- **Task to carry out**
Since pictures are not wanted, repeat only the text of the records, word for word.
........
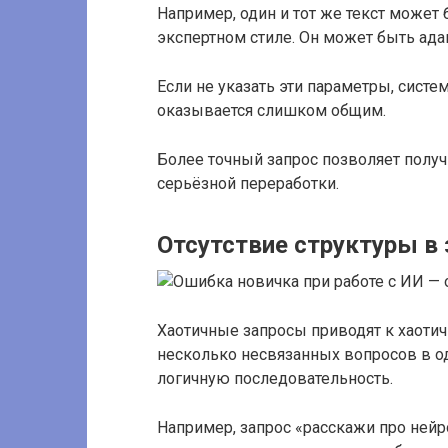
Например, один и тот же текст може
экспертном стиле. Он может быть ада
Если не указать эти параметры, систе
оказывается слишком общим.
Более точный запрос позволяет получи
серьёзной переработки.
Отсутствие структуры в 
Хаотичные запросы приводят к хаотич
несколько несвязанных вопросов в о
логичную последовательность.
Например, запрос «расскажи про нейр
........
- **Completed task**
Например, один и тот же текст може
экспертном стиле. Он может быть ада
Если не указать эти параметры, систе
оказывается слишком общим.
Более точный запрос позволяет получи
серьёзной переработки.
Отсутствие структуры в 
Хаотичные запросы приводят к хаотич
несколько несвязанных вопросов в о
логичную последовательность.
Например, запрос «расскажи про нейр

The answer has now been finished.